Work instruction:
Repeat all of the data below word for word, keeping no images.
[Data listing]
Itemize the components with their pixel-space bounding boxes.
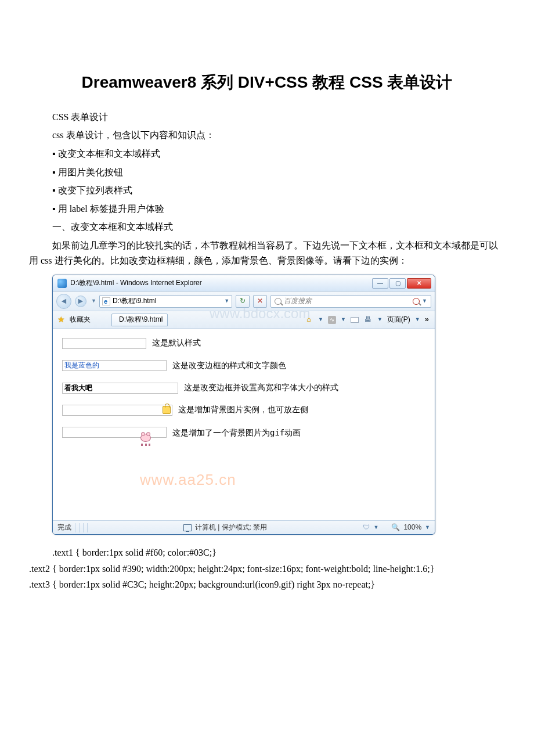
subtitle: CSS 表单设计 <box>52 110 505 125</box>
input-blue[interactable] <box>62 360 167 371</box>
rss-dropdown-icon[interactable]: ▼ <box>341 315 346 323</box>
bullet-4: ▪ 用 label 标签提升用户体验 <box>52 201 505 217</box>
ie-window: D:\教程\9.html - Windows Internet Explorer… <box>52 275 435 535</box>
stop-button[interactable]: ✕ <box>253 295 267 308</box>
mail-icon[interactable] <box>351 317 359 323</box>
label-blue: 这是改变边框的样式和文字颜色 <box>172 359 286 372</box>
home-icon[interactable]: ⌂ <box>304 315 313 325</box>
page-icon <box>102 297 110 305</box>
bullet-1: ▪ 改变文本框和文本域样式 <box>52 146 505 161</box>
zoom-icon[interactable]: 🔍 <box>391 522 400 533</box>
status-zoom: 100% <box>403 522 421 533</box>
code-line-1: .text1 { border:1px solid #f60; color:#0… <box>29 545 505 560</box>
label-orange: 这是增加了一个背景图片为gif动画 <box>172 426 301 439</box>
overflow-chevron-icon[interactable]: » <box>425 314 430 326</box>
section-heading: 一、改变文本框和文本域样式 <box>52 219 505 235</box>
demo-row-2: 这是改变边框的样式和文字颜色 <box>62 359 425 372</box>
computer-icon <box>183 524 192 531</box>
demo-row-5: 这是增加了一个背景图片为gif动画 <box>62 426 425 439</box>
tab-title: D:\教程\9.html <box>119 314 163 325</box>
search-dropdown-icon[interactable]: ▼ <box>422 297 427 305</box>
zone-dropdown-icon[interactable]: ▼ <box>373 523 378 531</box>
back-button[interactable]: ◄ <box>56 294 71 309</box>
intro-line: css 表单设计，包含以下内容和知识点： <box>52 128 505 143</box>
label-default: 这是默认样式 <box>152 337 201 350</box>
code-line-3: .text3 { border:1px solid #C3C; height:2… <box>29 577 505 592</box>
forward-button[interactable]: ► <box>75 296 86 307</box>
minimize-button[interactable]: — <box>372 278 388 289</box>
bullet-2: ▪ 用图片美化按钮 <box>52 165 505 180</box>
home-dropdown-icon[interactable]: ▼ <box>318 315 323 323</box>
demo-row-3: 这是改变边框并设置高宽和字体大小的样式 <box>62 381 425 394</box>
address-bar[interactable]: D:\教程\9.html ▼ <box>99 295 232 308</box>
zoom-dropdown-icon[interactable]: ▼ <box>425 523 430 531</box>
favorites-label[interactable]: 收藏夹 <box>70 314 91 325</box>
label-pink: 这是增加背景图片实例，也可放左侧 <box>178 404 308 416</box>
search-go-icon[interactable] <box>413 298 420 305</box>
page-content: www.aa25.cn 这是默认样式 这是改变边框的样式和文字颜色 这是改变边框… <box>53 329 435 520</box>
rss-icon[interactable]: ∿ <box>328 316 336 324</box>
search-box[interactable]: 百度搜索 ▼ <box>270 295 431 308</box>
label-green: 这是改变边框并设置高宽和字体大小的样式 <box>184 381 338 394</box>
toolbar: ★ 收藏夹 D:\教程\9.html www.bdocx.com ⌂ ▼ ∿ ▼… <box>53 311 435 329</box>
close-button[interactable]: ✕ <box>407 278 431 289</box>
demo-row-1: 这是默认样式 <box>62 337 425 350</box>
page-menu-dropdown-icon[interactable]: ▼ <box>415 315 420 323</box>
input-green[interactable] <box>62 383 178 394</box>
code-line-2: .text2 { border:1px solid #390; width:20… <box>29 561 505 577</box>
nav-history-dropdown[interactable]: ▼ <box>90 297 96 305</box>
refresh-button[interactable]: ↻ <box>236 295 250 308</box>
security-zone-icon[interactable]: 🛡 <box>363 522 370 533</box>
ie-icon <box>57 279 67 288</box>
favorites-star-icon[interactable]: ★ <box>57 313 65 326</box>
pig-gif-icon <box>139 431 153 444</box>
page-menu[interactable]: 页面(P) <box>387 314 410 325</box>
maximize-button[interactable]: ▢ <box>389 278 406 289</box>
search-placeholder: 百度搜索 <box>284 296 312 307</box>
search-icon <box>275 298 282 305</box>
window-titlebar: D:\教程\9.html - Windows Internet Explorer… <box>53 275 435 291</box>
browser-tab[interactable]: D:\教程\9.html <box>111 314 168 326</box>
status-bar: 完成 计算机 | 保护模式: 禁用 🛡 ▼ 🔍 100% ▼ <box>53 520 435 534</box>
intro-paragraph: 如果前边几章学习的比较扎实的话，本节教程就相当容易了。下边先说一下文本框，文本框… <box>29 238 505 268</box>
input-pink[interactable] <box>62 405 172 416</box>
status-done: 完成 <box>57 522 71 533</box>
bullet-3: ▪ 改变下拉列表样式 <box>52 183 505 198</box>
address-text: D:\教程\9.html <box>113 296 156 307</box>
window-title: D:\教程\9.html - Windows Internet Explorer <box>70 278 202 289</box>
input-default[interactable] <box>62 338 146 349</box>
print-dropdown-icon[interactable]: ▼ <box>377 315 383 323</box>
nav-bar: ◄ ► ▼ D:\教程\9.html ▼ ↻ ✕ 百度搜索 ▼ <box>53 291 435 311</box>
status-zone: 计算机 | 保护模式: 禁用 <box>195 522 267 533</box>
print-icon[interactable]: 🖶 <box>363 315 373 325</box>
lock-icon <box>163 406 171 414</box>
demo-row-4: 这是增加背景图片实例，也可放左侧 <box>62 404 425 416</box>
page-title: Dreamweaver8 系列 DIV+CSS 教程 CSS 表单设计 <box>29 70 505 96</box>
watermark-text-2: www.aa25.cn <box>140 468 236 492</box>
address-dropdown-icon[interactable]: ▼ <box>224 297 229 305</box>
[/Data listing]
Written response:
Itemize the components with their pixel-space bounding boxes.
subtitle: CSS 表单设计 <box>52 110 505 125</box>
input-blue[interactable] <box>62 360 167 371</box>
rss-dropdown-icon[interactable]: ▼ <box>341 315 346 323</box>
bullet-4: ▪ 用 label 标签提升用户体验 <box>52 201 505 217</box>
ie-window: D:\教程\9.html - Windows Internet Explorer… <box>52 275 435 535</box>
stop-button[interactable]: ✕ <box>253 295 267 308</box>
mail-icon[interactable] <box>351 317 359 323</box>
label-blue: 这是改变边框的样式和文字颜色 <box>172 359 286 372</box>
home-icon[interactable]: ⌂ <box>304 315 313 325</box>
page-icon <box>102 297 110 305</box>
bullet-1: ▪ 改变文本框和文本域样式 <box>52 146 505 161</box>
zoom-icon[interactable]: 🔍 <box>391 522 400 533</box>
status-zoom: 100% <box>403 522 421 533</box>
code-line-1: .text1 { border:1px solid #f60; color:#0… <box>29 545 505 560</box>
label-orange: 这是增加了一个背景图片为gif动画 <box>172 426 301 439</box>
overflow-chevron-icon[interactable]: » <box>425 314 430 326</box>
section-heading: 一、改变文本框和文本域样式 <box>52 219 505 235</box>
demo-row-2: 这是改变边框的样式和文字颜色 <box>62 359 425 372</box>
computer-icon <box>183 524 192 531</box>
demo-row-5: 这是增加了一个背景图片为gif动画 <box>62 426 425 439</box>
tab-title: D:\教程\9.html <box>119 314 163 325</box>
search-dropdown-icon[interactable]: ▼ <box>422 297 427 305</box>
zone-dropdown-icon[interactable]: ▼ <box>373 523 378 531</box>
back-button[interactable]: ◄ <box>56 294 71 309</box>
intro-line: css 表单设计，包含以下内容和知识点： <box>52 128 505 143</box>
label-default: 这是默认样式 <box>152 337 201 350</box>
code-line-3: .text3 { border:1px solid #C3C; height:2… <box>29 577 505 592</box>
forward-button[interactable]: ► <box>75 296 86 307</box>
minimize-button[interactable]: — <box>372 278 388 289</box>
bullet-2: ▪ 用图片美化按钮 <box>52 165 505 180</box>
home-dropdown-icon[interactable]: ▼ <box>318 315 323 323</box>
demo-row-3: 这是改变边框并设置高宽和字体大小的样式 <box>62 381 425 394</box>
address-bar[interactable]: D:\教程\9.html ▼ <box>99 295 232 308</box>
zoom-dropdown-icon[interactable]: ▼ <box>425 523 430 531</box>
favorites-label[interactable]: 收藏夹 <box>70 314 91 325</box>
label-pink: 这是增加背景图片实例，也可放左侧 <box>178 404 308 416</box>
search-go-icon[interactable] <box>413 298 420 305</box>
page-content: www.aa25.cn 这是默认样式 这是改变边框的样式和文字颜色 这是改变边框… <box>53 329 435 520</box>
rss-icon[interactable]: ∿ <box>328 316 336 324</box>
search-box[interactable]: 百度搜索 ▼ <box>270 295 431 308</box>
label-green: 这是改变边框并设置高宽和字体大小的样式 <box>184 381 338 394</box>
toolbar: ★ 收藏夹 D:\教程\9.html www.bdocx.com ⌂ ▼ ∿ ▼… <box>53 311 435 329</box>
close-button[interactable]: ✕ <box>407 278 431 289</box>
demo-row-1: 这是默认样式 <box>62 337 425 350</box>
page-menu-dropdown-icon[interactable]: ▼ <box>415 315 420 323</box>
input-green[interactable] <box>62 383 178 394</box>
code-line-2: .text2 { border:1px solid #390; width:20… <box>29 561 505 577</box>
nav-history-dropdown[interactable]: ▼ <box>90 297 96 305</box>
refresh-button[interactable]: ↻ <box>236 295 250 308</box>
security-zone-icon[interactable]: 🛡 <box>363 522 370 533</box>
ie-icon <box>57 279 67 288</box>
favorites-star-icon[interactable]: ★ <box>57 313 65 326</box>
pig-gif-icon <box>139 431 153 444</box>
page-menu[interactable]: 页面(P) <box>387 314 410 325</box>
maximize-button[interactable]: ▢ <box>389 278 406 289</box>
search-placeholder: 百度搜索 <box>284 296 312 307</box>
search-icon <box>275 298 282 305</box>
window-titlebar: D:\教程\9.html - Windows Internet Explorer… <box>53 275 435 291</box>
browser-tab[interactable]: D:\教程\9.html <box>111 314 168 326</box>
status-bar: 完成 计算机 | 保护模式: 禁用 🛡 ▼ 🔍 100% ▼ <box>53 520 435 534</box>
intro-paragraph: 如果前边几章学习的比较扎实的话，本节教程就相当容易了。下边先说一下文本框，文本框… <box>29 238 505 268</box>
input-pink[interactable] <box>62 405 172 416</box>
status-done: 完成 <box>57 522 71 533</box>
bullet-3: ▪ 改变下拉列表样式 <box>52 183 505 198</box>
address-text: D:\教程\9.html <box>113 296 156 307</box>
window-title: D:\教程\9.html - Windows Internet Explorer <box>70 278 202 289</box>
input-default[interactable] <box>62 338 146 349</box>
print-dropdown-icon[interactable]: ▼ <box>377 315 383 323</box>
nav-bar: ◄ ► ▼ D:\教程\9.html ▼ ↻ ✕ 百度搜索 ▼ <box>53 291 435 311</box>
status-zone: 计算机 | 保护模式: 禁用 <box>195 522 267 533</box>
print-icon[interactable]: 🖶 <box>363 315 373 325</box>
lock-icon <box>163 406 171 414</box>
demo-row-4: 这是增加背景图片实例，也可放左侧 <box>62 404 425 416</box>
page-title: Dreamweaver8 系列 DIV+CSS 教程 CSS 表单设计 <box>29 70 505 96</box>
watermark-text-2: www.aa25.cn <box>140 468 236 492</box>
address-dropdown-icon[interactable]: ▼ <box>224 297 229 305</box>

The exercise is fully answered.